Une noce fait les frais de la Révolution : les convives cèdent la place aux électeurs de Paris, et la fête privée à l'histoire publique.
Leur mission est accomplie. Depuis le mois d'avril, les 407 électeurs du Tiers état parisien ont élu les vingt députés qui représentent la capitale aux États généraux. En théorie, il ne leur reste plus qu'à rentrer chez eux, reprendre boutique, cabinet ou étude, et attendre les nouvelles de Versailles. Mais nous sommes le 25 juin 1789, et rien ne se passe comme prévu.
Depuis trois semaines, la crise s'accélère. Le Tiers s'est proclamé Assemblée nationale le 17 juin. Le serment du Jeu de paume a eu lieu le 20. Le 23, le roi a tenté d'imposer le vote par ordre lors d'une séance royale houleuse — la majorité des députés a refusé de quitter la salle. Et le 25, quarante-sept nobles franchissent le pas et rejoignent l'Assemblée nationale. À Versailles, l'ancien monde craque. À Paris, les électeurs sentent qu'il faut agir.
Une douzaine d'entre eux se retrouvent rue Dauphine, chez un traiteur, dans une salle « misérable », raconte Michelet, occupée à ce moment-là par une noce. Les convives s'écartent pour laisser place à cette assemblée improvisée. L'image a la saveur d'une estampe : les restes du banquet nuptial, les électeurs graves, la Révolution qui s'invite entre les verres. Mais la salle est trop petite, trop indigne pour ce qui se prépare.

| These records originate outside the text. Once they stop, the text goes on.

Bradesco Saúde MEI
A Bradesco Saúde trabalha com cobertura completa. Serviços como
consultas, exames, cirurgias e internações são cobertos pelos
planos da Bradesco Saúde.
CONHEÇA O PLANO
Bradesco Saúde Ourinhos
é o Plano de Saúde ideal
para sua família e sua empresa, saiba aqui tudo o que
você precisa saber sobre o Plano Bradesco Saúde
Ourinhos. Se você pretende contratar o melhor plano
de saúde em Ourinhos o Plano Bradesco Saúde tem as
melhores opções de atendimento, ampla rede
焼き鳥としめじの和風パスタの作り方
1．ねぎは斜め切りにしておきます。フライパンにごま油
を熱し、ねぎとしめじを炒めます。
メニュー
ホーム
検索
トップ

C'est un avocat, Jacques Alexis Thuriot de la Rosière, qui tranche. Il propose de se rendre à l'Hôtel de Ville, dans la grande salle Saint-Jean. Le geste est audacieux : l'Hôtel de Ville est le siège de l'administration municipale, dominé par le prévôt des marchands Jacques de Flesselles. S'y installer, c'est revendiquer une légitimité que personne ne leur a donnée — et que personne n'ose leur refuser. Flesselles admet les douze délégués.

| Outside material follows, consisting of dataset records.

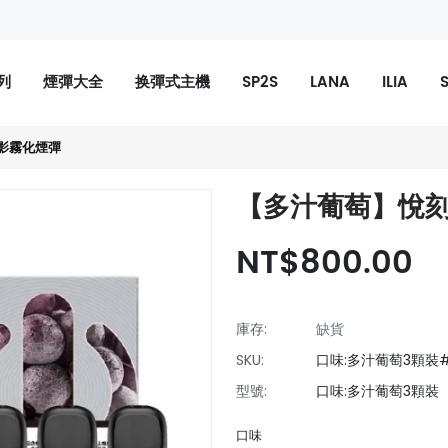
系列
煙彈大全
换彈式主機
SP2S
LANA
ILIA
幻影霧化煙彈
【多汁葡萄】悅刻
NT$800.00
庫存:
缺貨
SKU:
口味:多汁葡萄3顆裝#1
型號:
口味:多汁葡萄3顆裝
口味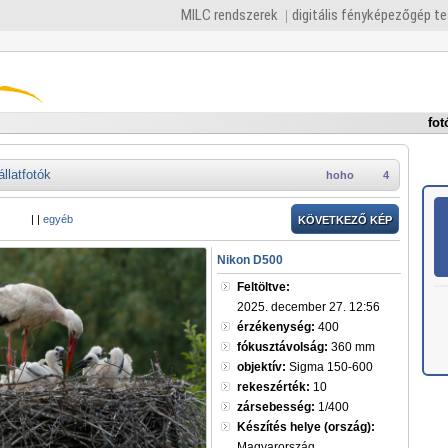
MILC rendszerek
digitális fényképezőgép t
fot
állatfotók
hoho
4
|
|
egyéb
KÖVETKEZŐ KÉP
Nikon D500
Feltöltve:
2025. december 27. 12:56
érzékenység:
400
fókusztávolság:
360 mm
objektív:
Sigma 150-600
rekeszérték:
10
zársebesség:
1/400
Készítés helye (ország):
Magyarország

Dans cette salle Saint-Jean — vaste, voûtée, capable d'accueillir des centaines de personnes — les électeurs se constituent en assemblée permanente. Nicolas de Bonneville, publiciste et franc-maçon, propose la création d'une garde bourgeoise et la constitution d'une Commune. La motion est accueillie favorablement. Le lendemain, 26 juin, un procès-verbal officiel est rédigé. L'assemblée grandit de jour en jour : d'autres électeurs la rejoignent, des représentants de districts s'y ajoutent. Le 11 juillet, elle prend officiellement le titre d'« Assemblée générale des Électeurs de la Commune de Paris ».
Le mot est lâché : Commune. Il ne quittera plus le vocabulaire révolutionnaire.
Thuriot, lui, n'a pas fini. Le 14 juillet, c'est lui que le Comité permanent de l'Hôtel de Ville envoie à la Bastille pour sommer le gouverneur de Launay de retirer ses canons. Il harangue la garnison du haut des tours, au nom « de la nation et de la patrie ». On connaît la suite.
La salle Saint-Jean de l'Hôtel de Ville deviendra, dans les semaines et les mois qui suivent, le cœur battant de la Révolution parisienne — le lieu où se prennent les décisions qui échappent à Versailles, où la capitale se gouverne elle-même. Tout a commencé par une noce interrompue, un traiteur de la rue Dauphine, et un avocat qui a dit : allons à l'Hôtel de Ville.